Como ella le había dejado solo en la puerta entró en el zaguán. Sobre la arcada que daba al pasillo había una pieza de azulejo enmarcada en la que se podía leer: Ave María. El zaguán olía a polvo, sin duda el que la mujer había levantado sacudiendo algo con los zorros. Una lámpara y un paragüero de hierro forjado y cuatro sillas de respaldo recto era todo el mobiliario del zaguán. En el pasillo se abrían cuatro puertas:

dos a cada lado. A una de ellas estaba llamando en ese momento la mujer; cuando acabó de llamar dijo: Señor Joan, su hermano está aquí. Hablaba a media voz, pero no trataba de que Onofre no la oyera. Al cabo de un rato respondió una voz cavernosa desde dentro del cuarto. La mujer escuchó atentamente, pegando la oreja a la puerta y luego se volvió a Onofre: Dice que se levanta en seguida, que espere usted, le dijo. Con la mano con que sostenía los zorros hizo un gesto mínimo; con él señalaba el comedor, visible al otro extremo del pasillo. Siguiendo aquel gesto Onofre atravesó el pasillo. la mujer se hizo a un lado. En el comedor había una mesa cuadrada y sobre la mesa una lámpara de cristal esmerilado. Las sillas estaban adosadas a la pared. También había un aparador oscuro, un trinchante cubierto de mármol blanco y una salamandra; esta salamandra era de hierro, pero tenía partes de loza esmaltada: esto daba al comedor un aire de holgura económica. Sobre el trinchante, en la pared, había colgada una santa cena de madera tallada.

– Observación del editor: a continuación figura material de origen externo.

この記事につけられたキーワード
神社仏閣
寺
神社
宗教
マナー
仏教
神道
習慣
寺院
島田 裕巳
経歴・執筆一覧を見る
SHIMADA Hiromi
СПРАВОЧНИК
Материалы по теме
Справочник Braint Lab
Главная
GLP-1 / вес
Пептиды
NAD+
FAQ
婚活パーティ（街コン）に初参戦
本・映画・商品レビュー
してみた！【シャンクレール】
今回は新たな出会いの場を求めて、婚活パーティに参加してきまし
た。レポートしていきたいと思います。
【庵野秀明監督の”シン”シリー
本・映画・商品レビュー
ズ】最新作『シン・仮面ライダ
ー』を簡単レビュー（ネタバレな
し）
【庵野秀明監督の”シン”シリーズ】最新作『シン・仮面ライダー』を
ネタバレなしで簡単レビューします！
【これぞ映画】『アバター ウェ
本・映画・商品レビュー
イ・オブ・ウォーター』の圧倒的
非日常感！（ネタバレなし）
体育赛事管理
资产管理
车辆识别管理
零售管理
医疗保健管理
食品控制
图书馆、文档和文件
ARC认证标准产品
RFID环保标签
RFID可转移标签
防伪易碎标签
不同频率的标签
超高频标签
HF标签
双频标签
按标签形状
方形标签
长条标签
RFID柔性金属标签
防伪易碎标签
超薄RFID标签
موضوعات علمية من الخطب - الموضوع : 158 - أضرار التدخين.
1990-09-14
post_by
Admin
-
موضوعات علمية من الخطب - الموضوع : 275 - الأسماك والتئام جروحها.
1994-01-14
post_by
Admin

Frente a la arcada una puerta doble de vidrio daba a un patio rectangular, al fondo del cual se levantaba un retrete minúsculo. En el patio crecían un magnolio y una azalea. A la derecha del comedor estaba la cocina. Todo tenía aspecto de limpio, de ordenado y de frío. Cuando Onofre estaba mirando estas cosas sonó tan cerca la campana de la iglesia que se sobresaltó visiblemente. La mujer, que había estado observándolo desde el pasillo, se rió por lo bajo.

– Supongo que es cuestión de acostumbrarse -dijo él. Ella se encogió de hombros-. ¿Vives en esta casa? -preguntó. Ella señaló una de las puertas. No era la misma puerta a la que acababa de tocar, pero eso no excluía ni probaba nada, pensó.

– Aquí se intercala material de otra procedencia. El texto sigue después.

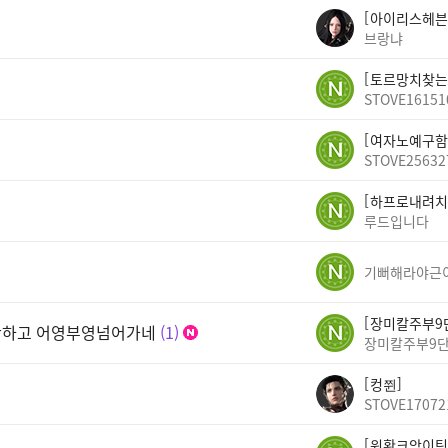
아이리스헤븐
브랑냐
토르망치찾는
STOVE16151
여자노예구함
STOVE25632
하프로내려치
루드입니다
기뻐해라야근
장미칼주부9
안하고 어영부영넘어가네
1
장미칼주부9
컹쮠
STOVE17072
워황크앙이팅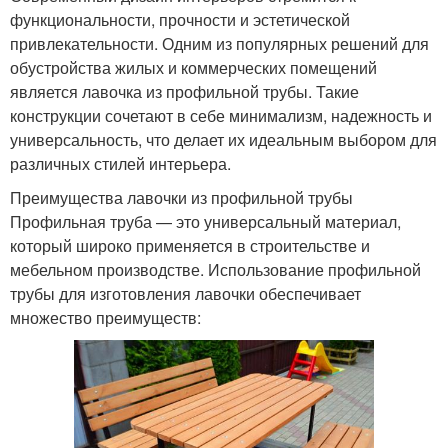
функциональности, прочности и эстетической
привлекательности. Одним из популярных решений для
обустройства жилых и коммерческих помещений
является лавочка из профильной трубы. Такие
конструкции сочетают в себе минимализм, надежность и
универсальность, что делает их идеальным выбором для
различных стилей интерьера.
Преимущества лавочки из профильной трубы
Профильная труба — это универсальный материал,
который широко применяется в строительстве и
мебельном производстве. Использование профильной
трубы для изготовления лавочки обеспечивает
множество преимуществ: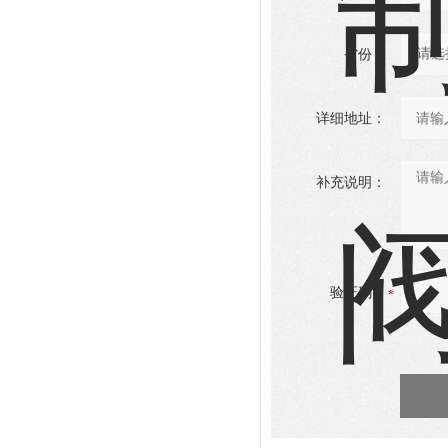
省份：
详细地址：
补充说明：
验证码：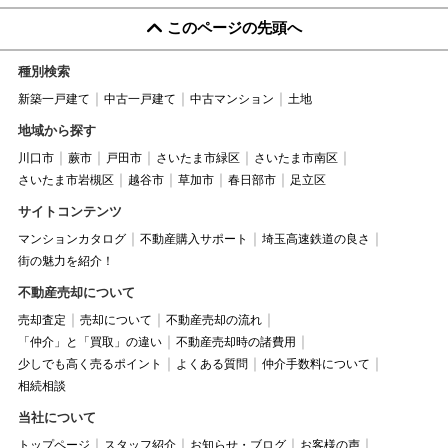
このページの先頭へ
種別検索
新築一戸建て
中古一戸建て
中古マンション
土地
地域から探す
川口市
蕨市
戸田市
さいたま市緑区
さいたま市南区
さいたま市岩槻区
越谷市
草加市
春日部市
足立区
サイトコンテンツ
マンションカタログ
不動産購入サポート
埼玉高速鉄道の良さ
街の魅力を紹介！
不動産売却について
売却査定
売却について
不動産売却の流れ
「仲介」と「買取」の違い
不動産売却時の諸費用
少しでも高く売るポイント
よくある質問
仲介手数料について
相続相談
当社について
トップページ
スタッフ紹介
お知らせ・ブログ
お客様の声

En ese momento su hermano apareció en el pasillo. Iba descalzo y llevaba un pantalón de pana gastada y un blusón azul marino a medio abotonar. Con las dos manos se rascaba la cabeza. Cruzó el comedor sin decir nada, como si no hubiera visto ni a su hermano ni a la mujer; salió al patio y se encerró en el retrete. La mujer se había metido en la cocina.

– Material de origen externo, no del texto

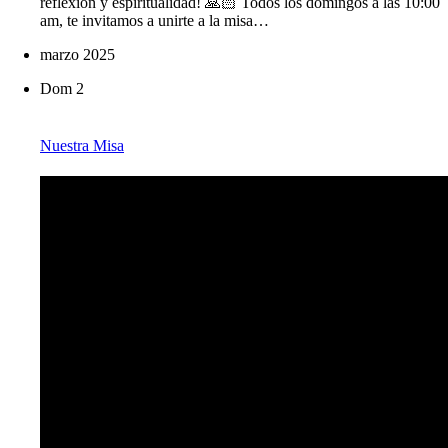
reflexión y espiritualidad! 🙏🏻 Todos los domingos a las 10:00
am, te invitamos a unirte a la misa…
marzo 2025
Dom
2
Nuestra Misa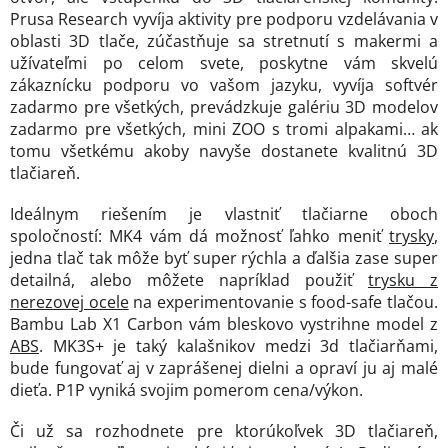
Prusa Research vyvíja aktivity pre podporu vzdelávania v
oblasti 3D tlače, zúčastňuje sa stretnutí s makermi a
užívateľmi po celom svete, poskytne vám skvelú
zákaznícku podporu vo vašom jazyku, vyvíja softvér
zadarmo pre všetkých, prevádzkuje galériu 3D modelov
zadarmo pre všetkých, mini ZOO s tromi alpakami… ak
tomu všetkému akoby navyše dostanete kvalitnú 3D
tlačiareň.
Ideálnym riešením je vlastniť tlačiarne oboch
spoločností: MK4 vám dá možnosť ľahko meniť
trysky
,
jedna tlač tak môže byť super rýchla a ďalšia zase super
detailná, alebo môžete napríklad použiť
trysku z
nerezovej ocele
na experimentovanie s food-safe tlačou.
Bambu Lab X1 Carbon vám bleskovo vystrihne model z
ABS
. MK3S+ je taký kalašnikov medzi 3d tlačiarňami,
bude fungovať aj v zaprášenej dielni a opraví ju aj malé
dieťa. P1P vyniká svojim pomerom cena/výkon.
Či už sa rozhodnete pre ktorúkoľvek 3D tlačiareň,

Ahora llenaba un cubo de metal con el agua que brotaba del grifo. Aunque la noche anterior había dormido en uno de los hoteles más elegantes de París, el que hubiera agua corriente en su pueblo le produjo una sensación embriagadora de bienestar material. Cuando el cubo estuvo lleno la mujer lo levantó por el asa y lo sacó al pasillo; luego regresó a la cocina y empezó a encender el fuego con astillas y carbón, cerillas y un abanico de paja trenzada. Qué lento es todo aquí, siguió pensando Onofre. En la mitad del tiempo que llevaba en aquella casa había hecho a veces transacciones importantísimas. Aquí en cambio el tiempo no tiene ningún valor, se dijo. Su hermano salió del retrete abrochándose el pantalón. En el agua del cubo se lavó las manos y la cara; luego cogió el cubo y echó el agua en el retrete. Hecho esto dejó caer el cubo en el suelo del patio y entró en el comedor, mientras la mujer abandonaba la cocina para salir al patio y retirar el cubo.